I think this function from my music player illustrates that signed <-> unsigned conversions can be tricky and I would like suggestions how to make this "idiomatic"...
/// Render an ascii bar graph of size `w` * `h` into `target`
fn print_bars(bars: &[f32], target: &mut [char], w: usize, h: usize) {
const C: [char; 9] = ['█', '▇', '▆', '▅', '▄', '▃', '▂', '▁', ' '];
for x in 0..bars.len() {
let n = (bars[x] * (h as f32 / 5.0)) as i32;
for y in 0..h {
let d = ((h - y) * 8) as i32 - n;
target[x + y * w] = C[d.clamp(0, 8) as usize];
}
}
}
I'd argue that if each of the as casts is actually necessary in order to get the correct output, then this is the idiomatic solution even if it looks noisy.

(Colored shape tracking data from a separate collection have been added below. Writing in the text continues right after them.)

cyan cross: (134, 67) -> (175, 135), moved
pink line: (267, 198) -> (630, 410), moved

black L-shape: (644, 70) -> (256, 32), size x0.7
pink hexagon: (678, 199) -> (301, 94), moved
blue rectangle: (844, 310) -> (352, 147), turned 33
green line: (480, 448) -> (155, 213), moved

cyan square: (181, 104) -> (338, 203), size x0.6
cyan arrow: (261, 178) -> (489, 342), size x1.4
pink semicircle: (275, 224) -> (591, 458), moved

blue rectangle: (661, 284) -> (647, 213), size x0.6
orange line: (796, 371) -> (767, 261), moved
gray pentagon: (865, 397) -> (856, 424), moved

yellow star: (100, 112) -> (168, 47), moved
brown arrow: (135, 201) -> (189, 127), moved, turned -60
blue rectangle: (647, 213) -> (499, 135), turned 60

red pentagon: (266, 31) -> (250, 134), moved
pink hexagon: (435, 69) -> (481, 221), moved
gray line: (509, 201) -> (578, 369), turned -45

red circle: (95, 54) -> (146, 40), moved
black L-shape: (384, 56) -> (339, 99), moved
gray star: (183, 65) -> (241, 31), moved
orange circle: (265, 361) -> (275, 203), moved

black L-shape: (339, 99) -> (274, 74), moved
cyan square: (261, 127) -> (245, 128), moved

You could replace the as casts with .into() but that wouldn't really change the overall level of noise.
I don't see any practical uses of into() in this code though, and I was wondering about that.

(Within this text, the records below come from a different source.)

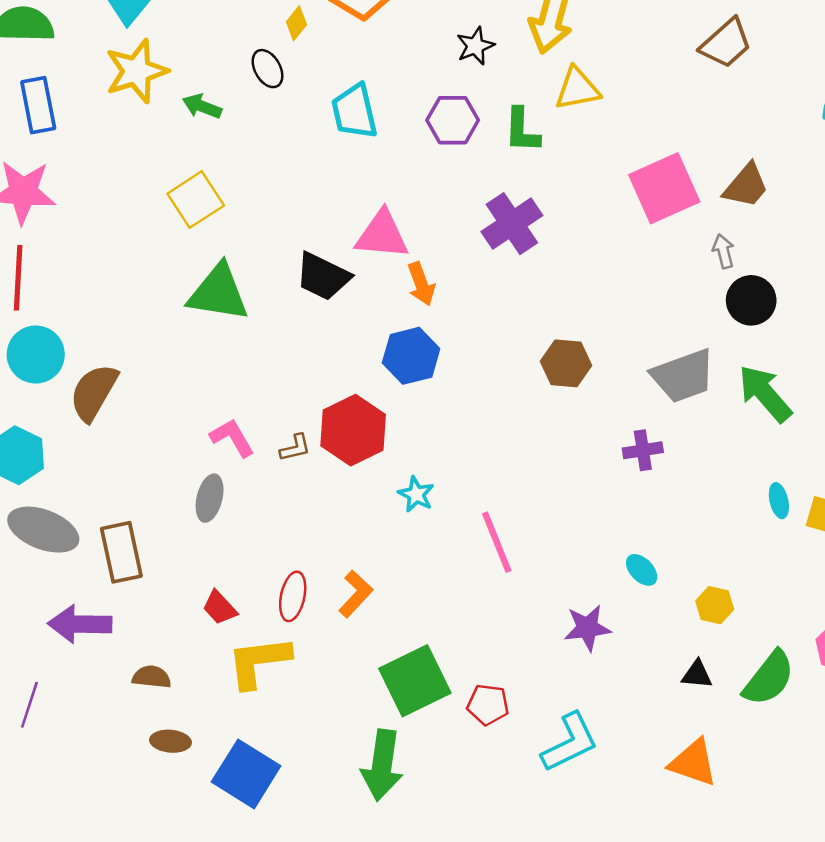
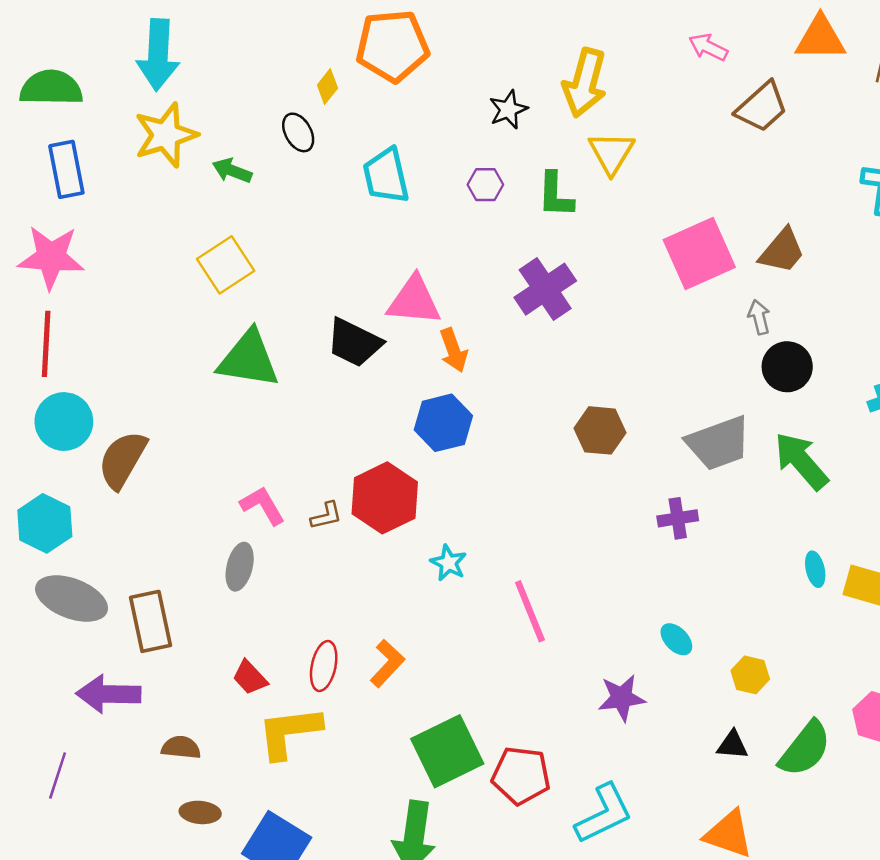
yellow triangle: (577, 89) -> (611, 153), turned -48
purple hexagon: (453, 120) -> (485, 185), size x0.7
red pentagon: (488, 705) -> (521, 776), size x1.4

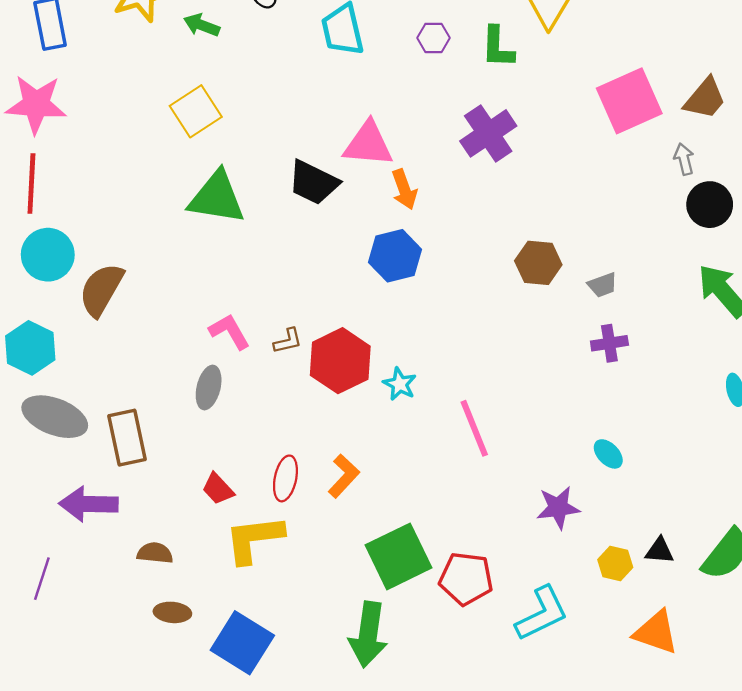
gray trapezoid: (718, 443) -> (602, 285), moved, size x0.5
red hexagon: (385, 498) -> (340, 361), moved
yellow hexagon: (750, 675) -> (615, 563), moved

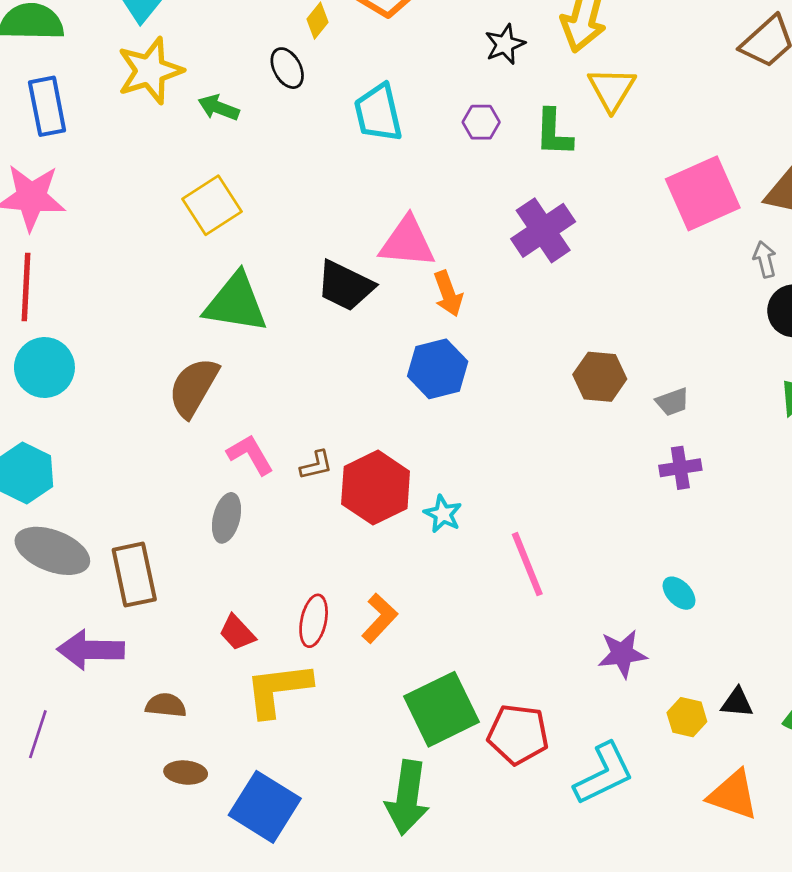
brown semicircle: (101, 290) -> (194, 387), moved

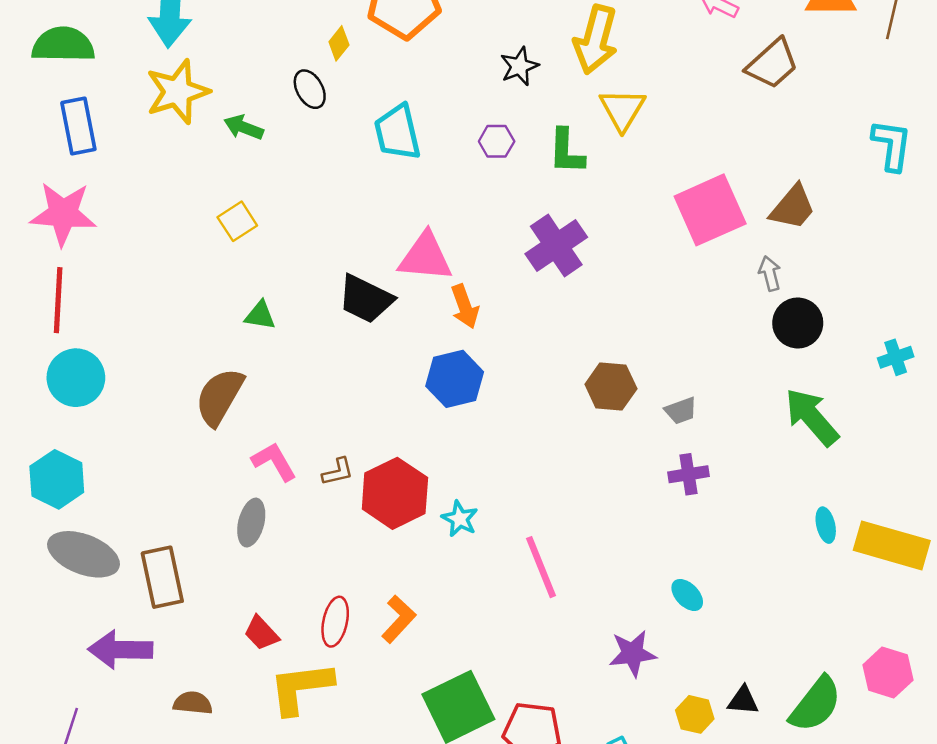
yellow square: (212, 205) -> (237, 221), size x0.7
green triangle: (236, 303) -> (260, 315), size x0.5

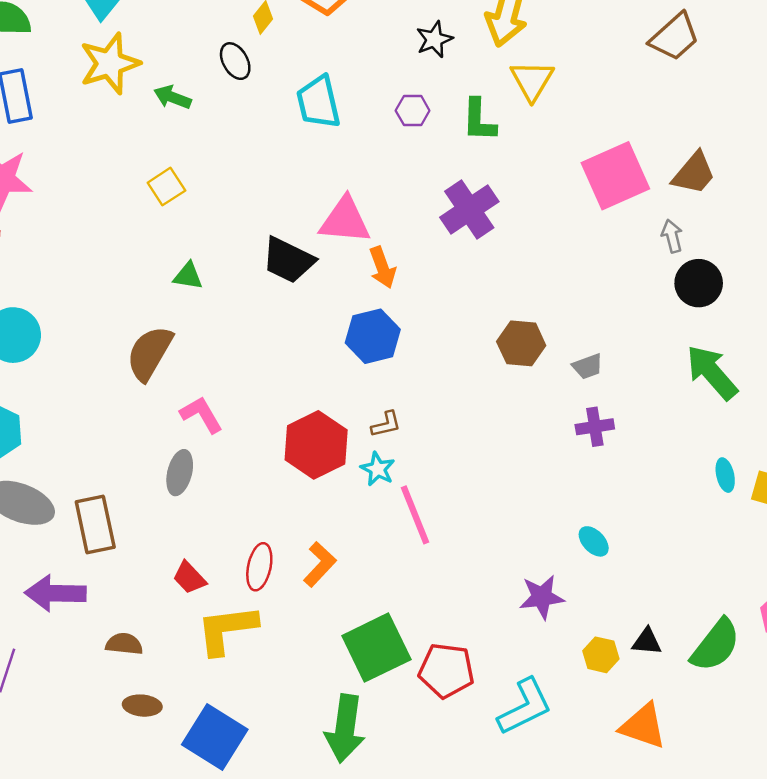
brown L-shape: (338, 472) -> (386, 424), moved
pink line: (541, 567) -> (415, 515), moved

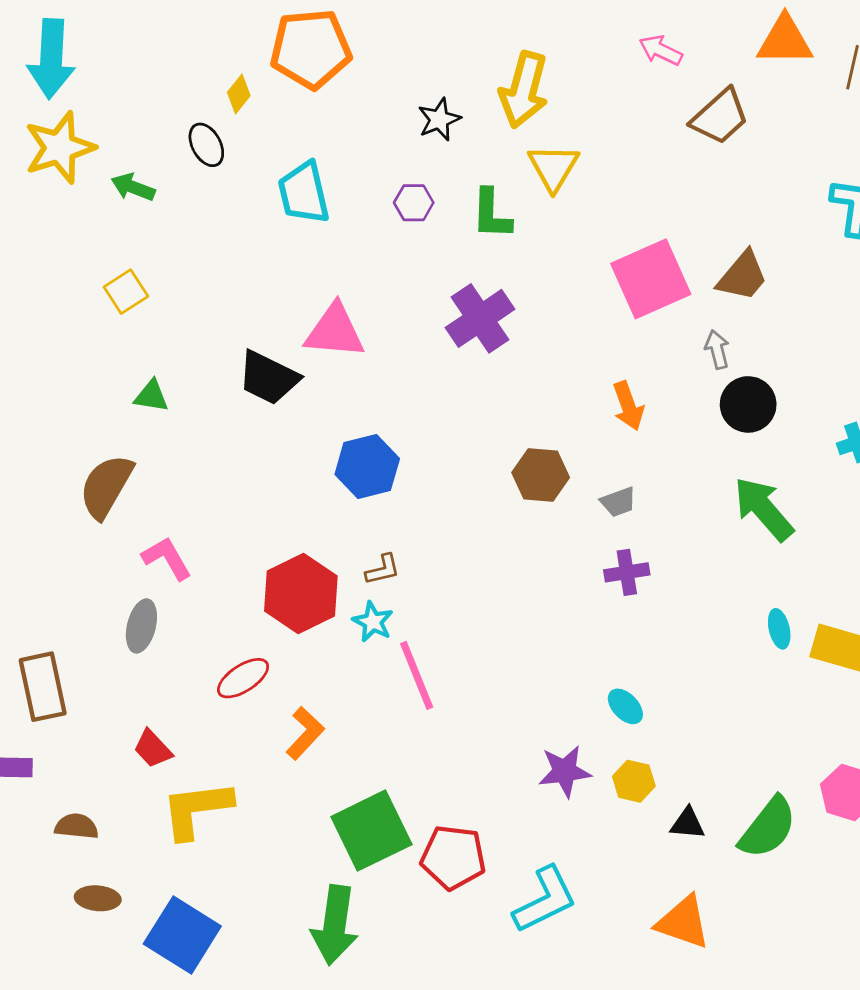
orange arrow: (382, 267) -> (628, 406), moved
red ellipse: (259, 567) -> (243, 678), moved, turned 45
yellow hexagon: (601, 655) -> (634, 781), moved

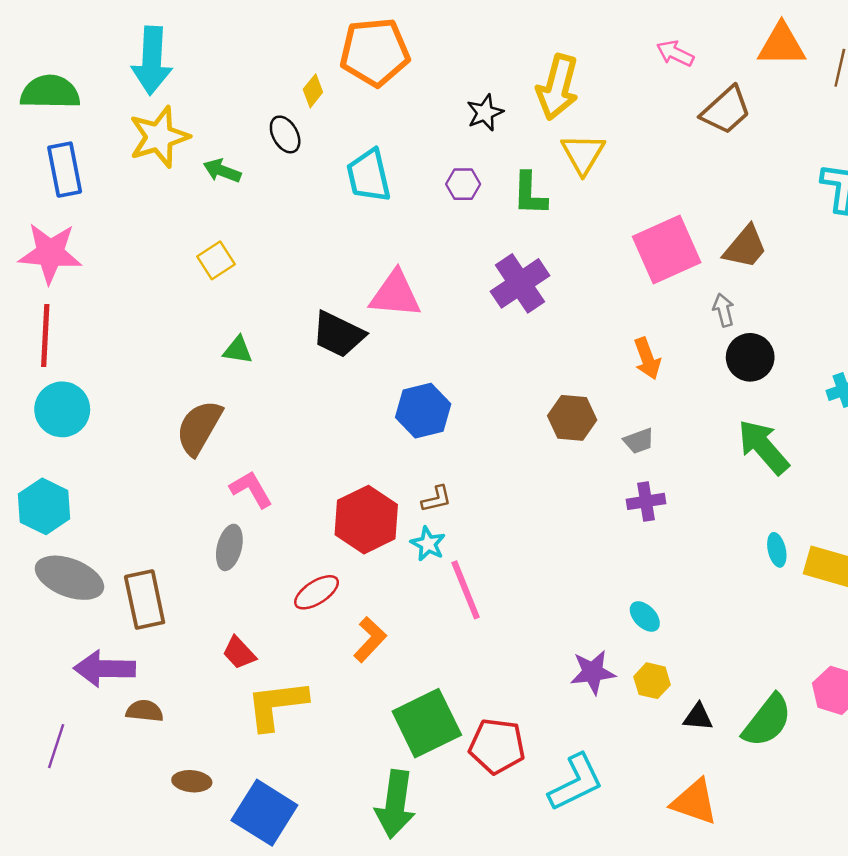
brown semicircle: (77, 826) -> (145, 711), moved

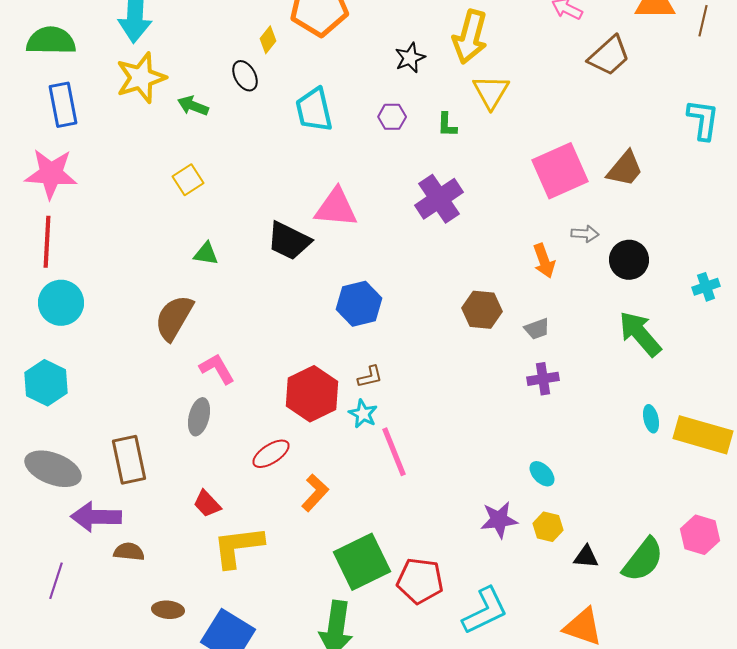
green L-shape: (530, 194) -> (447, 125), size x0.7
gray arrow: (724, 310) -> (585, 234), moved, turned 108
gray ellipse: (69, 578) -> (53, 469), moved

My thinking here is that the "dangerous" conversions is signed -> unsigned as it can truncate values so you want to do that as late (and as seldom) as possible,
It doesn't seem to be necessary to use signed numbers here at all. It is really unclear what exactly your code is supposed to be doing, but by guessing the input data based on the magic numbers, you can do this and remove all but one cast:
fn print_bars(bars: &[f32], target: &mut [char], w: usize, h: usize) {
let chars = ['█', '▇', '▆', '▅', '▄', '▃', '▂', '▁', ' '];
for (x, &bar_x) in bars.iter().enumerate() {
let n = (bar_x * (h as f32 / 5.0)) as usize;
for y in 0..h {
let d = (h - y) * 8 - n;
target[x + y * w] = chars[d.clamp(0, 8)];
}
}
}
It is usefully negative, then I clamp it to get the correct character.
Yes, I could replace it with a saturating_sub() (I suppose), didn't know about that method. I am not sure it is an improvement though.